PID Control Plugin (plugin_drone_private.cpp)

The core control system handles:

• Parameter Loading: Reads PID parameters from the SDF file
• Sensor Callbacks: Processes sensor data, cmd_vel, and pose data with noise modeling
• State Management: Handles takeoff, landing, and flight state operations
• Odometry Publishing: Publishes drone state as nav_msgs/Odometry messages in the base_footprint frame
• TF Publishing: Maintains the transform tree for visualization in Gazebo
• State Updates: Manages drone state transitions (flying, landing, taking off)
• Dynamics Updates: Applies PID control outputs to drone motors for desired flight behavior

High-Level Control (drone_position_control.py)

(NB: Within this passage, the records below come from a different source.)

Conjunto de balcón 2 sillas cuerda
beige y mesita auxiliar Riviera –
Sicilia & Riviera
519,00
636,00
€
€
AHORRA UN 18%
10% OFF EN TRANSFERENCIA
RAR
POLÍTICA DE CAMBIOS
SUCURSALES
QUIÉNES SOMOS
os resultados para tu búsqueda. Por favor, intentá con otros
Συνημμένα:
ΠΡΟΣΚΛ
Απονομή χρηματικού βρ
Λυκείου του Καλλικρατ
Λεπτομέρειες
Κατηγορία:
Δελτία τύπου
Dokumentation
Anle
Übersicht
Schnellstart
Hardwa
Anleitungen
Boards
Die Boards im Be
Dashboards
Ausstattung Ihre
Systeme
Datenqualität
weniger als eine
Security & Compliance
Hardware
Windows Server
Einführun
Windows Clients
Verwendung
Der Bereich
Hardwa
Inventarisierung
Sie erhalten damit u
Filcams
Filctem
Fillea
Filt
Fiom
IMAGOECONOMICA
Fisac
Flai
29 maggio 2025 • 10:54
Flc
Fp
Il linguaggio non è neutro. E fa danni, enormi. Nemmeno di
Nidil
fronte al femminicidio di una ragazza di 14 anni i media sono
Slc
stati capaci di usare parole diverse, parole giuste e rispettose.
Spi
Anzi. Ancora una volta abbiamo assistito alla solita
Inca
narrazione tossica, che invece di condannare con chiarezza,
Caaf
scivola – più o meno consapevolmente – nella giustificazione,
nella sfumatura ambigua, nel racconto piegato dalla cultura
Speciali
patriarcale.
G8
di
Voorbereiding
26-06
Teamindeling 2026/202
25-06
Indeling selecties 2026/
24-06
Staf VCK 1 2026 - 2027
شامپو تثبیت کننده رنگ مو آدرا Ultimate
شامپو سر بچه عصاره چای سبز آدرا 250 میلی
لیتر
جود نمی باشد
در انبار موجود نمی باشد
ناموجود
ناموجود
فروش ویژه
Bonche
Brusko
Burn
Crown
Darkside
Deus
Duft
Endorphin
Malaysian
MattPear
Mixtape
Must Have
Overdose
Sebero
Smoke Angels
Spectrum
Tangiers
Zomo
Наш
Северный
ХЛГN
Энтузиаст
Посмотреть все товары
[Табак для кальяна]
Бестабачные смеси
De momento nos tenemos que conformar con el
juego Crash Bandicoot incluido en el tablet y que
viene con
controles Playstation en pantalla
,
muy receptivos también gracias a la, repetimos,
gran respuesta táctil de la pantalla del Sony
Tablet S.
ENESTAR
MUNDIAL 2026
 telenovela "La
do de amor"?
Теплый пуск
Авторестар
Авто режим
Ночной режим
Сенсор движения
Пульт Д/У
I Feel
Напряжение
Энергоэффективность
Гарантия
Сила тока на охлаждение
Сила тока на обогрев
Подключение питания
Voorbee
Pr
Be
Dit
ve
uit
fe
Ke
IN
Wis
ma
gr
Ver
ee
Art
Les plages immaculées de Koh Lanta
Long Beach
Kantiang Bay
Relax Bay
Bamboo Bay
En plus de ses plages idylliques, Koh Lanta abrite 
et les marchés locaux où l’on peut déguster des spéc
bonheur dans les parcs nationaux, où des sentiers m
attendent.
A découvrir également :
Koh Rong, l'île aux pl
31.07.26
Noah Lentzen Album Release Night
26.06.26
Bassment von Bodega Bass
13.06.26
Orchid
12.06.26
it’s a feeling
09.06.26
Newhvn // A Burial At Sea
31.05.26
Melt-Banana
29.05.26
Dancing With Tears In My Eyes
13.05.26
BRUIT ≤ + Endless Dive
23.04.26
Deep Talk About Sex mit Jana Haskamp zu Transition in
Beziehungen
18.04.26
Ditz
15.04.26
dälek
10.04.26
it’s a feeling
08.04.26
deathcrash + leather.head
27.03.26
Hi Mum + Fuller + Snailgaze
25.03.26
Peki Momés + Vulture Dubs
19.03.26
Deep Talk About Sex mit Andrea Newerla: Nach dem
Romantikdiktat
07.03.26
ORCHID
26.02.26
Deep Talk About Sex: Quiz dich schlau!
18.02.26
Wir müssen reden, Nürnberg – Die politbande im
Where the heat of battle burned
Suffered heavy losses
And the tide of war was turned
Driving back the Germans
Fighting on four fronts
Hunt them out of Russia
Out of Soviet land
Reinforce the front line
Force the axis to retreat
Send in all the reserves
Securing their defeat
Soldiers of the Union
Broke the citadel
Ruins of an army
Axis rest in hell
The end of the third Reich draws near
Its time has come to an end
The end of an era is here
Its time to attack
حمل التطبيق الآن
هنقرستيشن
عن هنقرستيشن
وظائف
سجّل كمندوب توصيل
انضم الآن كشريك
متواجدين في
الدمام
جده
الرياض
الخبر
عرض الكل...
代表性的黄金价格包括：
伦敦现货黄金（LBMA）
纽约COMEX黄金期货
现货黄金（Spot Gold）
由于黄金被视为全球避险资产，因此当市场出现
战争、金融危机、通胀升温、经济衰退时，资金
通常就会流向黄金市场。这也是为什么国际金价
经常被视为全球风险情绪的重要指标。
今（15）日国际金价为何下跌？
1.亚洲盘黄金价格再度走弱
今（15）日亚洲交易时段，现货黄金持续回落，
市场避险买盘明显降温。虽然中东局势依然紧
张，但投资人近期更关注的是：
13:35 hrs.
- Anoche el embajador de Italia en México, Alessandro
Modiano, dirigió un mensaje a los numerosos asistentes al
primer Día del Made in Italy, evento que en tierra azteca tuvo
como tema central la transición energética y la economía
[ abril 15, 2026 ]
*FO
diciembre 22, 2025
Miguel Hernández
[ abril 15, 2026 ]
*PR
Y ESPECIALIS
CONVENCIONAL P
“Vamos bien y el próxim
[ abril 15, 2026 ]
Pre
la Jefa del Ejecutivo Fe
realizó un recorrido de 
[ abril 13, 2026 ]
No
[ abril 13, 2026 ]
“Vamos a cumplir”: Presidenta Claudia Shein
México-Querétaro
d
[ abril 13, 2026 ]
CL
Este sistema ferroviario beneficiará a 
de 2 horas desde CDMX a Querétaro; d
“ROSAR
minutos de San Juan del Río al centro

The position control node provides:

• High-level position control interface
• Target position management
• Safety Features: Automatic landing mechanism when close to target altitude
• Landing timer (self.landing_timer) for safe altitude proximity operations

Safety Note: The landing timer triggers automatically when the drone's vertical distance to the ground is close to the target altitude.

Real Time System

Currently not implemented yet, but the idea is to integrate ros topics feedbacks to the Teensy 4.1 serial port.

Configuration

Modifying Drone Parameters

To customize drone parameters (mass, inertia, etc.):

1. Edit the XACRO file:

   # Navigate to the URDF directory
   cd ros2_env/ros2_ws/src/falco_drone/falco_drone_description/urdf/
   
   # Edit the drone parameters
   nano falco_drone.urdf.xacro

2. Generate updated URDF:

   # Generate new URDF file
   ros2 run xacro xacro falco_drone.urdf.xacro > falco_drone.urdf

3. Generate updated SDF:

   # Navigate to the models directory
   cd ../models/falco_drone/
   
   # Generate new SDF file
   gz sdf -p ../../urdf/falco_drone.urdf > falco_drone.sdf

Important: Both URDF and SDF files must be regenerated after modifying the XACRO file to ensure changes take effect.

Troubleshooting

Common Issues

1. Container Access Issues: Ensure Docker is properly installed and running
2. Build Failures: Check that all dependencies are correctly installed in the Docker image
3. Gazebo Models Missing: The simulation requires Gazebo models to be downloaded (see package-specific README)
4. tmux Not Available: Remember to install tmux each time you start a new container

Getting Gazebo Models

If you encounter missing Gazebo models, install them with:

curl -L https://github.com/osrf/gazebo_models/archive/refs/heads/master.zip -o /tmp/gazebo_models.zip \
    && unzip /tmp/gazebo_models.zip -d /tmp && mkdir -p ~/.gazebo/models/ && mv /tmp/gazebo_models-master/* ~/.gazebo/models/ \
    && rm -r /tmp/gazebo_models.zip

Additional Information

Package Structure

• falco_drone_description: Contains drone models, plugins, and world files
• falco_drone_bringup: Launch files and configuration
• falco_drone_control: Control nodes and algorithms

Development Notes

• The current Dockerfile setup requires tmux to be installed manually each session
• Consider adding tmux to the Dockerfile for persistent installation
• All paths in this documentation use relative references from the repository root

For more detailed information about specific packages, refer to their individual README files in the respective package directories.